- What is required: Tally the lines below that contain the word "Aussage", then give the tally and nothing more.

- Records contained in a dataset:

* * * *

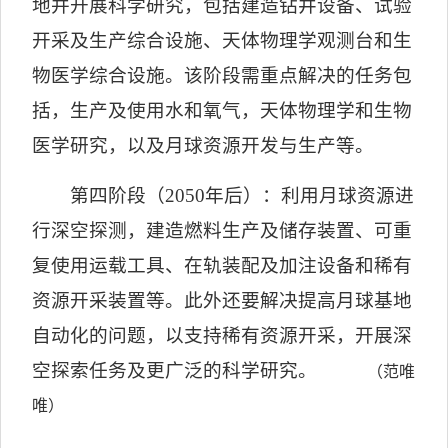
地并开展科学研究，包括建造钻井设备、试验
开采及生产综合设施、天体物理学观测台和生
物医学综合设施。该阶段需重点解决的任务包
括，生产及使用水和氧气，天体物理学和生物
医学研究，以及月球资源开发与生产等。
第四阶段（
2050
年后）：利用月球资源进
行深空探测，建造燃料生产及储存装置、可重
复使用运载工具、在轨装配及加注设备和稀有
资源开采装置等。此外还要解决提高月球基地
自动化的问题，以支持稀有资源开采，开展深
空探索任务及更广泛的科学研究。
（范唯
唯）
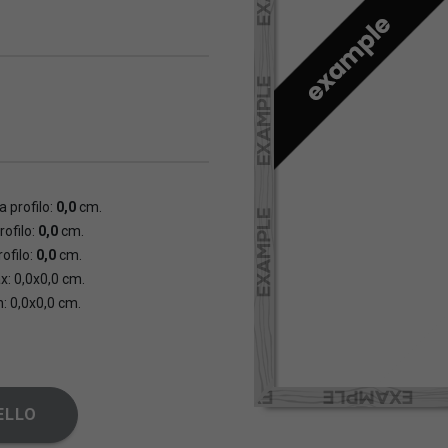
 profilo:
0,0
cm.
rofilo:
0,0
cm.
ofilo:
0,0
cm.
x: 0,0x0,0 cm.
n: 0,0x0,0 cm.
ELLO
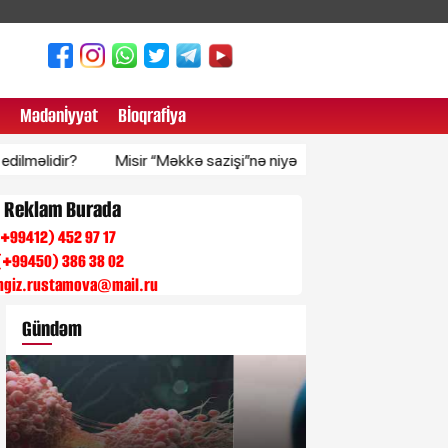
Mədənİyyət
Bİoqrafİya
r?
Misir “Məkkə sazişi”nə niyə qoşulmadı?
Rusiya Xəzərdə 
n Reklam Burada
 (+99412) 452 97 17
(+99450) 386 38 02
engiz.rustamova@mail.ru
Gündəm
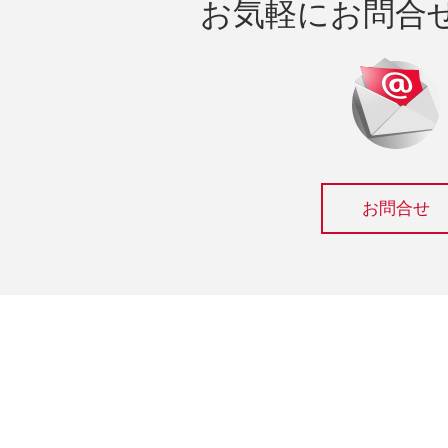
お気軽にお問合
お問合せ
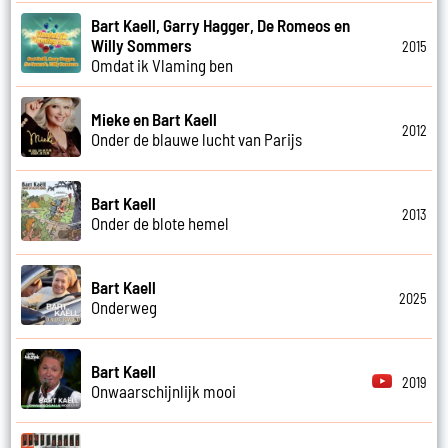
Bart Kaell, Garry Hagger, De Romeos en
Willy Sommers
2015
Omdat ik Vlaming ben
Mieke en Bart Kaell
2012
Onder de blauwe lucht van Parijs
Bart Kaell
2013
Onder de blote hemel
Bart Kaell
2025
Onderweg
Bart Kaell
2019
Onwaarschijnlijk mooi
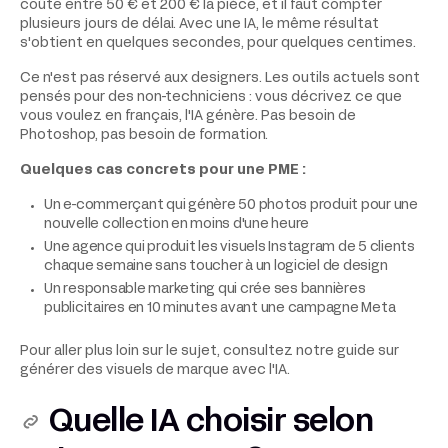
coûte entre 50 € et 200 € la pièce, et il faut compter
plusieurs jours de délai. Avec une IA, le même résultat
s'obtient en quelques secondes, pour quelques centimes.
Ce n'est pas réservé aux designers. Les outils actuels sont
pensés pour des non-techniciens : vous décrivez ce que
vous voulez en français, l'IA génère. Pas besoin de
Photoshop, pas besoin de formation.
Quelques cas concrets pour une PME :
Un e-commerçant qui génère 50 photos produit pour une
nouvelle collection en moins d'une heure
Une agence qui produit les visuels Instagram de 5 clients
chaque semaine sans toucher à un logiciel de design
Un responsable marketing qui crée ses bannières
publicitaires en 10 minutes avant une campagne Meta
Pour aller plus loin sur le sujet, consultez notre guide sur
générer des visuels de marque avec l'IA.
Quelle IA choisir selon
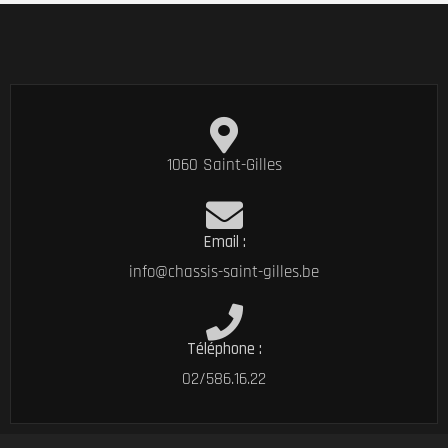
1060 Saint-Gilles
Email :
info@chassis-saint-gilles.be
Téléphone :
02/586.16.22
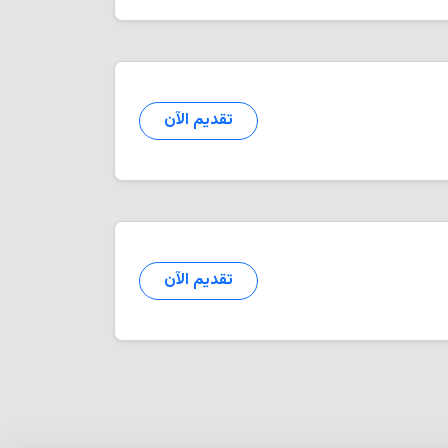
تقديم الآن
تقديم الآن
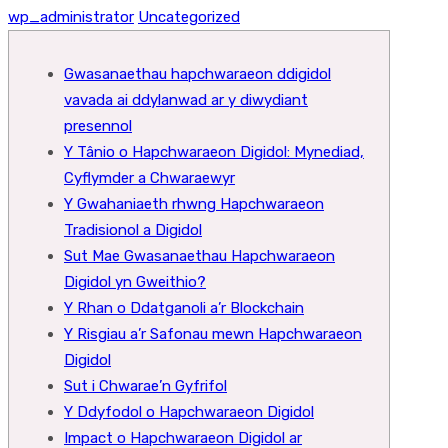
wp_administrator
Uncategorized
Gwasanaethau hapchwaraeon ddigidol
vavada ai ddylanwad ar y diwydiant
presennol
Y Tânio o Hapchwaraeon Digidol: Mynediad,
Cyflymder a Chwaraewyr
Y Gwahaniaeth rhwng Hapchwaraeon
Tradisionol a Digidol
Sut Mae Gwasanaethau Hapchwaraeon
Digidol yn Gweithio?
Y Rhan o Ddatganoli a’r Blockchain
Y Risgiau a’r Safonau mewn Hapchwaraeon
Digidol
Sut i Chwarae’n Gyfrifol
Y Ddyfodol o Hapchwaraeon Digidol
Impact o Hapchwaraeon Digidol ar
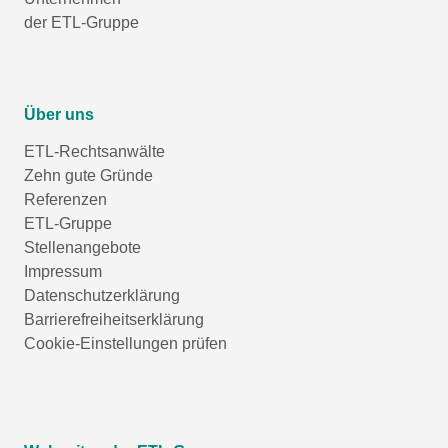
der ETL-Gruppe
Über uns
ETL-Rechtsanwälte
Zehn gute Gründe
Referenzen
ETL-Gruppe
Stellenangebote
Impressum
Datenschutzerklärung
Barrierefreiheitserklärung
Cookie-Einstellungen prüfen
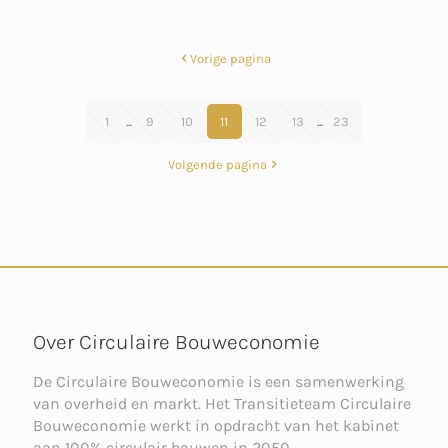
Vorige pagina
1
...
9
10
11
12
13
...
23
Volgende pagina
Over Circulaire Bouweconomie
De Circulaire Bouweconomie is een samenwerking
van overheid en markt. Het Transitieteam Circulaire
Bouweconomie werkt in opdracht van het kabinet
aan 100% circulair bouwen in 2050.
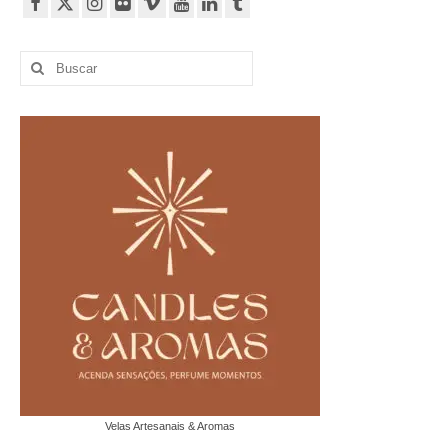
Buscar
por:
Velas Artesanais & Aromas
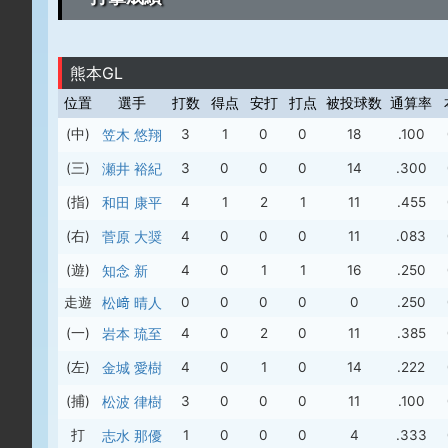
熊本GL
位置
選手
打数
得点
安打
打点
被投球数
通算率
(中)
笠木 悠翔
3
1
0
0
18
.100
(三)
瀬井 裕紀
3
0
0
0
14
.300
(指)
和田 康平
4
1
2
1
11
.455
(右)
菅原 大奨
4
0
0
0
11
.083
(遊)
知念 新
4
0
1
1
16
.250
走遊
松﨑 晴人
0
0
0
0
0
.250
(一)
岩本 琉至
4
0
2
0
11
.385
(左)
金城 愛樹
4
0
1
0
14
.222
(捕)
松波 律樹
3
0
0
0
11
.100
打
志水 那優
1
0
0
0
4
.333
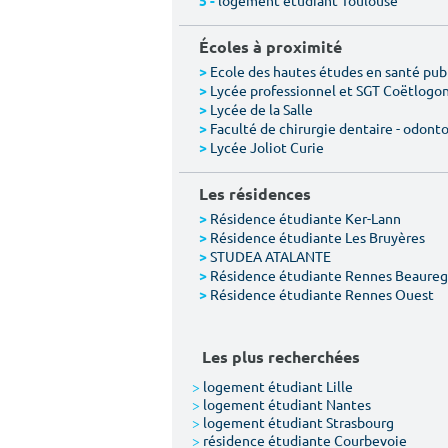
logement étudiant Toulouse
5 -
Écoles à proximité
Ecole des hautes études en santé pub
>
Lycée professionnel et SGT Coëtlogo
>
Lycée de la Salle
>
Faculté de chirurgie dentaire - odont
>
Lycée Joliot Curie
>
Les résidences
Résidence étudiante Ker-Lann
>
Résidence étudiante Les Bruyères
>
STUDEA ATALANTE
>
Résidence étudiante Rennes Beaureg
>
Résidence étudiante Rennes Ouest
>
Les plus recherchées
>
logement étudiant Lille
>
logement étudiant Nantes
>
logement étudiant Strasbourg
>
résidence étudiante Courbevoie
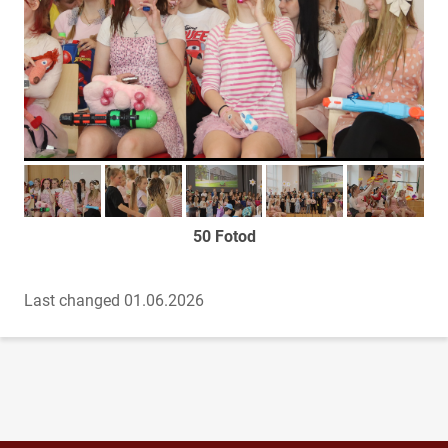
Too foto fookusesse
Too foto fookusesse
Too foto fookusesse
Too foto fookusesse
Too foto fook
50 Fotod
Last changed 01.06.2026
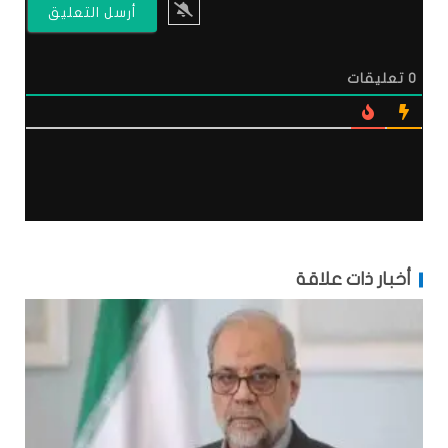
0
تعليقات
أخبار ذات علاقة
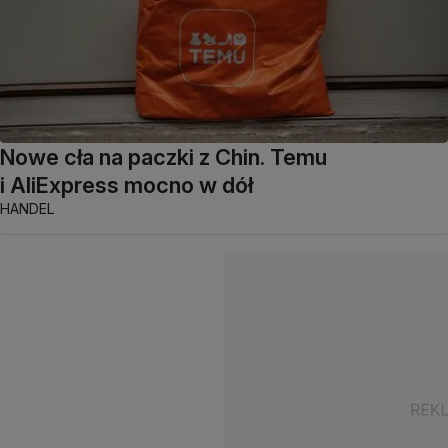
Nowe cła na paczki z Chin. Temu
i AliExpress mocno w dół
HANDEL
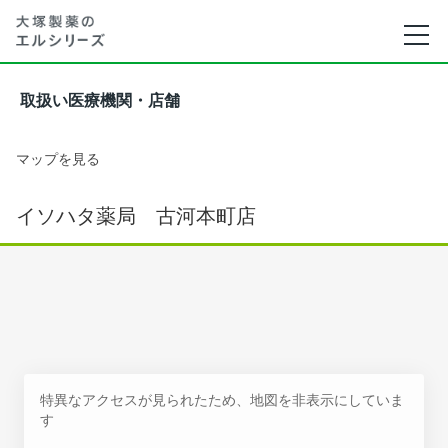
取扱い医療機関・店舗
マップを見る
イソハタ薬局 古河本町店
特異なアクセスが見られたため、地図を非表示にしていま
す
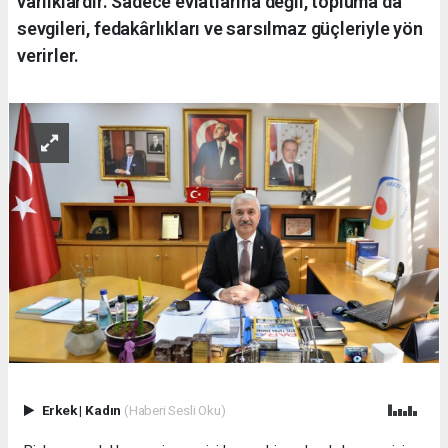
varlıklardır. Sadece evlatlarına değil, topluma da
sevgileri, fedakârlıkları ve sarsılmaz güçleriyle yön
verirler.
Erkek
|
Kadın
(Haberi Sesli Oku)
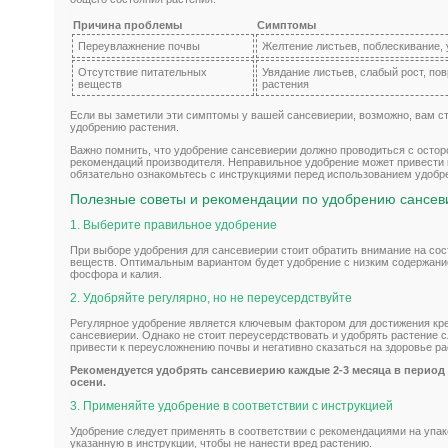
Причина проблемы
Симптомы
Переувлажнение почвы
Желтение листьев, поблескивание, 
Отсутствие питательных
Увядание листьев, слабый рост, по
веществ
растения
Если вы заметили эти симптомы у вашей сансевиерии, возможно, вам ст
удобрению растения.
Важно помнить, что удобрение сансевиерии должно проводиться с осто
рекомендаций производителя. Неправильное удобрение может привести
обязательно ознакомьтесь с инструкциями перед использованием удобр
Полезные советы и рекомендации по удобрению сансев
1. Выберите правильное удобрение
При выборе удобрения для сансевиерии стоит обратить внимание на сос
веществ. Оптимальным вариантом будет удобрение с низким содержани
фосфора и калия.
2. Удобряйте регулярно, но не переусердствуйте
Регулярное удобрение является ключевым фактором для достижения креп
сансевиерии. Однако не стоит переусердствовать и удобрять растение с
привести к переусложнению почвы и негативно сказаться на здоровье ра
Рекомендуется удобрять сансевиерию каждые 2-3 месяца в период 
осени.
3. Применяйте удобрение в соответствии с инструкцией
Удобрение следует применять в соответствии с рекомендациями на упак
указанную в инструкции, чтобы не нанести вред растению.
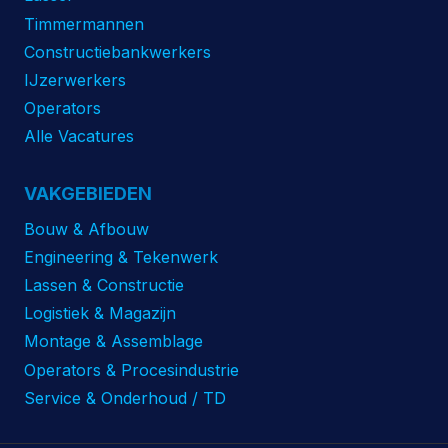
Timmermannen
Constructiebankwerkers
IJzerwerkers
Operators
Alle Vacatures
VAKGEBIEDEN
Bouw & Afbouw
Engineering & Tekenwerk
Lassen & Constructie
Logistiek & Magazijn
Montage & Assemblage
Operators & Procesindustrie
Service & Onderhoud / TD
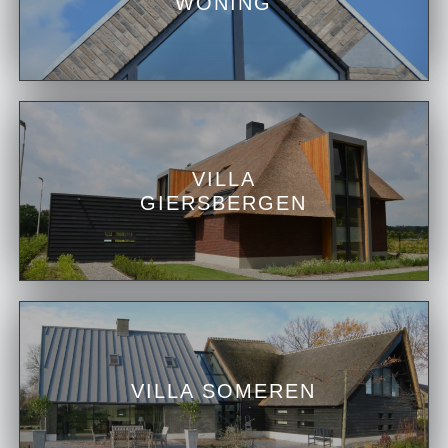
WONING
VILLA
GIERSBERGEN
VILLA SOMEREN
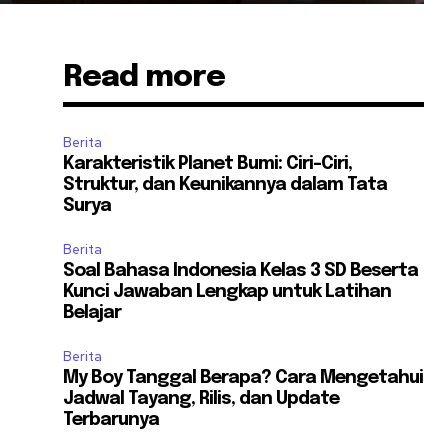
Read more
Berita
Karakteristik Planet Bumi: Ciri-Ciri,
Struktur, dan Keunikannya dalam Tata
Surya
Berita
Soal Bahasa Indonesia Kelas 3 SD Beserta
Kunci Jawaban Lengkap untuk Latihan
Belajar
Berita
My Boy Tanggal Berapa? Cara Mengetahui
Jadwal Tayang, Rilis, dan Update
Terbarunya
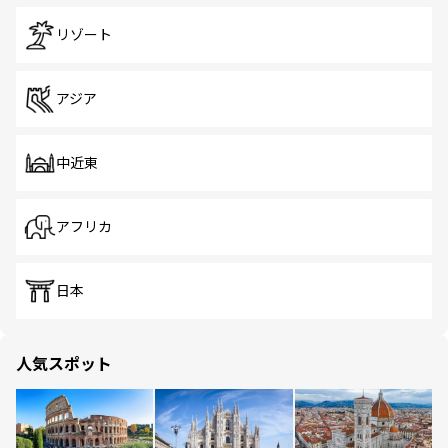
リゾート
アジア
中近東
アフリカ
日本
人気スポット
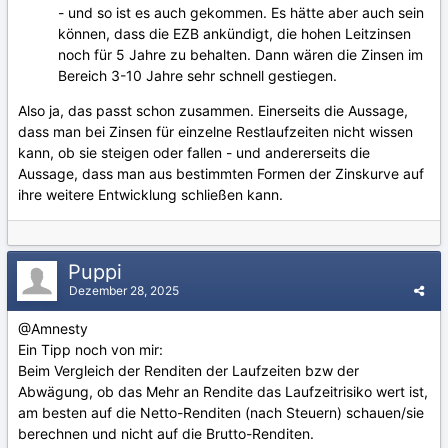
- und so ist es auch gekommen. Es hätte aber auch sein
können, dass die EZB ankündigt, die hohen Leitzinsen
noch für 5 Jahre zu behalten. Dann wären die Zinsen im
Bereich 3-10 Jahre sehr schnell gestiegen.
Also ja, das passt schon zusammen. Einerseits die Aussage,
dass man bei Zinsen für einzelne Restlaufzeiten nicht wissen
kann, ob sie steigen oder fallen - und andererseits die
Aussage, dass man aus bestimmten Formen der Zinskurve auf
ihre weitere Entwicklung schließen kann.
Puppi
Dezember 28, 2025
@Amnesty
Ein Tipp noch von mir:
Beim Vergleich der Renditen der Laufzeiten bzw der
Abwägung, ob das Mehr an Rendite das Laufzeitrisiko wert ist,
am besten auf die Netto-Renditen (nach Steuern) schauen/sie
berechnen und nicht auf die Brutto-Renditen.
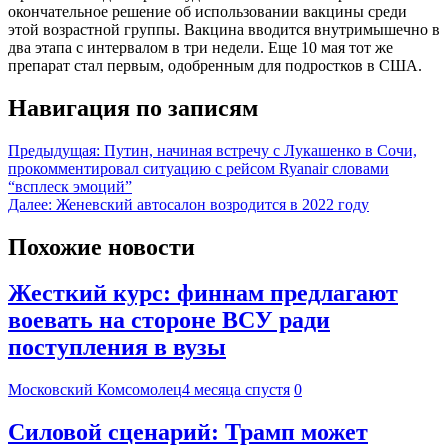
окончательное решение об использовании вакцины среди
этой возрастной группы. Вакцина вводится внутримышечно в
два этапа с интервалом в три недели. Еще 10 мая тот же
препарат стал первым, одобренным для подростков в США.
Навигация по записям
Предыдущая:
Путин, начиная встречу с Лукашенко в Сочи,
прокомментировал ситуацию с рейсом Ryanair словами
“всплеск эмоций”
Далее:
Женевский автосалон возродится в 2022 году
Похожие новости
Жесткий курс: финнам предлагают
воевать на стороне ВСУ ради
поступления в вузы
Московский Комсомолец
4 месяца спустя
0
Силовой сценарий: Трамп может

* * * *

- Written answer: 2